── GIVEN RECORDS

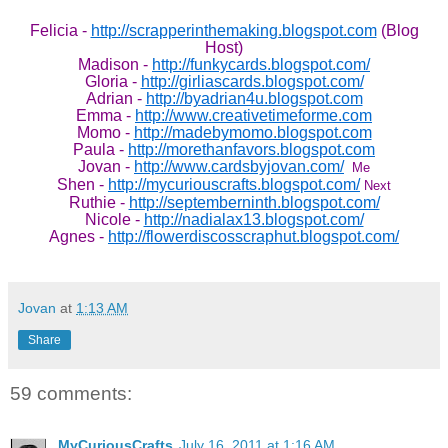
Felicia -
http://scrapperinthemaking.blogspot.com
(Blog
Host)
Madison -
http://funkycards.blogspot.com/
Gloria -
http://girliascards.blogspot.com/
Adrian -
http://byadrian4u.blogspot.com
Emma -
http://www.creativetimeforme.com
Momo -
http://madebymomo.blogspot.com
Paula -
http://morethanfavors.blogspot.com
Jovan -
http://www.cardsbyjovan.com/
Me
Shen -
http://mycuriouscrafts.blogspot.com/
Next
Ruthie -
http://septemberninth.blogspot.com/
Nicole -
http://nadialax13.blogspot.com/
Agnes -
http://flowerdiscosscraphut.blogspot.com/
Jovan
at
1:13 AM
Share
59 comments:
MyCuriousCrafts
July 16, 2011 at 1:16 AM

────

**TASK STATEMENT:** Say how many lines of the records include the string "blogspot"; the number alone is enough.

**SOLUTION TO THE PROBLEM:** 10